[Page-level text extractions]
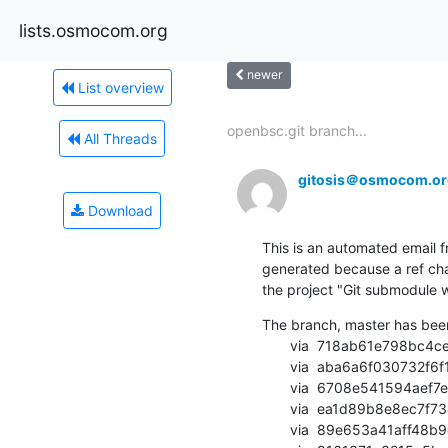
lists.osmocom.org
newer
List overview
openbsc.git branch...
All Threads
gitosis＠osmocom.or
Download
This is an automated email fr
generated because a ref cha
the project "Git submodule w
The branch, master has bee
       via  718ab61e798bc4ce8b5566c017303020c6aba786 (commit)

       via  aba6a6f030732f6f1a5cb714c2658fb086d9d880 (commit)

       via  6708e541594aef7e2c5c9b587885fe74ede7691c (commit)

       via  ea1d89b8e8ec7f73421a40717ce0e1170c35b7d5 (commit)

       via  89e653a41aff48b9d861673affd17722744ed8cb (commit)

- Problem requirements: Your answer must be an exact copy of every entry, with no pictures in it.

- Exercise result:
lists.osmocom.org
newer
List overview
openbsc.git branch...
All Threads
gitosis＠osmocom.or
Download
This is an automated email fr
generated because a ref cha
the project "Git submodule w
The branch, master has bee
       via  718ab61e798bc4ce8b5566c017303020c6aba786 (commit)

       via  aba6a6f030732f6f1a5cb714c2658fb086d9d880 (commit)

       via  6708e541594aef7e2c5c9b587885fe74ede7691c (commit)

       via  ea1d89b8e8ec7f73421a40717ce0e1170c35b7d5 (commit)

       via  89e653a41aff48b9d861673affd17722744ed8cb (commit)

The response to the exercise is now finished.